[Opening Extracted data section]
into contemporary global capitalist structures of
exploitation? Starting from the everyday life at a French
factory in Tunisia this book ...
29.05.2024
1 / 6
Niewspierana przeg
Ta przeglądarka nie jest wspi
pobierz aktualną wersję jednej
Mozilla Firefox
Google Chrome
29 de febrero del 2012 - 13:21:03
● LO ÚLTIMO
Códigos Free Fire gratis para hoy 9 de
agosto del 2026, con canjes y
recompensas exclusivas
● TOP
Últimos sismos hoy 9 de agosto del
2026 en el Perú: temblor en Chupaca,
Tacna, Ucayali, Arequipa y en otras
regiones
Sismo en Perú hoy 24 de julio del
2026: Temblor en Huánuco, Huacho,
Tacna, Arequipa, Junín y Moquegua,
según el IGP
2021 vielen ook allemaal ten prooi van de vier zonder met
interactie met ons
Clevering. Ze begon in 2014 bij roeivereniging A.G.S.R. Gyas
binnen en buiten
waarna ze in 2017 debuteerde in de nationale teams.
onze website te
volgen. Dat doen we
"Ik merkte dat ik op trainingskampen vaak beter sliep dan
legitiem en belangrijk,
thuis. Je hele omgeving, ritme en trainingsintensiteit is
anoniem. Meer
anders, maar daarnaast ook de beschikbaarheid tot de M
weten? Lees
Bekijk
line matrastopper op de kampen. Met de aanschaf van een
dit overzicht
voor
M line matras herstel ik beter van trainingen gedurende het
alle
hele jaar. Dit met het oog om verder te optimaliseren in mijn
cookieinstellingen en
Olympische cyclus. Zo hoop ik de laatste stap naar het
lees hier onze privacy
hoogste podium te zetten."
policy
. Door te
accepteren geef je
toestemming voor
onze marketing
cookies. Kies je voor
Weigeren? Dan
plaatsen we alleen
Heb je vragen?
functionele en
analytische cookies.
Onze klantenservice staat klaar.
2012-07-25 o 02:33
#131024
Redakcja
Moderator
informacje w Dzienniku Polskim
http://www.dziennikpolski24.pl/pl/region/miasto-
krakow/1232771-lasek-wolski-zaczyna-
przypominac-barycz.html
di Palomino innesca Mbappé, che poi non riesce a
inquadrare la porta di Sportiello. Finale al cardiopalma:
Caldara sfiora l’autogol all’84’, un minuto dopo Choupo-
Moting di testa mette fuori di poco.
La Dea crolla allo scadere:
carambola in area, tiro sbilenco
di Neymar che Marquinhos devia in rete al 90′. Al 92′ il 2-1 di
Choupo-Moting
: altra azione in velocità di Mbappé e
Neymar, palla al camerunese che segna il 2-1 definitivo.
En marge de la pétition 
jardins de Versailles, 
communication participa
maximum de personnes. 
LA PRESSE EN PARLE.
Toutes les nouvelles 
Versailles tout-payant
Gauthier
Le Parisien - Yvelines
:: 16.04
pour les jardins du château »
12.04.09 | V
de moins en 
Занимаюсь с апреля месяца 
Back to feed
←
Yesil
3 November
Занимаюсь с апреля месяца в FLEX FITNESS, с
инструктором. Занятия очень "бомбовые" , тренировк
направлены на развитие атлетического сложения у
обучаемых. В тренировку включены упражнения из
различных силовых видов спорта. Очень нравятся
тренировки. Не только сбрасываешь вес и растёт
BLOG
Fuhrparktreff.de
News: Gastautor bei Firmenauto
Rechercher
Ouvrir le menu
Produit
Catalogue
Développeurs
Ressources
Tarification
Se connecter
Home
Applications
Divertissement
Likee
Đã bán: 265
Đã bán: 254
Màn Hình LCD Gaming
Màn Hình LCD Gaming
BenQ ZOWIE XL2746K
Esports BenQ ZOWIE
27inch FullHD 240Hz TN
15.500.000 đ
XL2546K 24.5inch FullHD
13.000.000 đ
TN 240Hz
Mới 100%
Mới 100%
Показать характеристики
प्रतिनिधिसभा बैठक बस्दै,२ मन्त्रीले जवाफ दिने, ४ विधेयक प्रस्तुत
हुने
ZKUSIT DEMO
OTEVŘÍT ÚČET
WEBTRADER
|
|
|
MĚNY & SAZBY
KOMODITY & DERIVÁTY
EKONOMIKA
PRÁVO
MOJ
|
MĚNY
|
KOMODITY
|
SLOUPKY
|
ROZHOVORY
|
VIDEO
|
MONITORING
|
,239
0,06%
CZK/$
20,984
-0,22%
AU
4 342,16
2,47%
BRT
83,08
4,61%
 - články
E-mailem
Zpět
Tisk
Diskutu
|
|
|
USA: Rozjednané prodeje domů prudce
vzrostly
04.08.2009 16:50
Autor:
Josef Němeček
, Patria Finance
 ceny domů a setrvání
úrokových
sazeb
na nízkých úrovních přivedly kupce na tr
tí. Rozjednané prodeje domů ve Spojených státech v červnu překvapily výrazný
[Closing Extracted data section]
#### [Assignment]
In the listing above, how many lines include the word "Rozjednané"? Answer with the number and nothing more.

#### [Task result]
2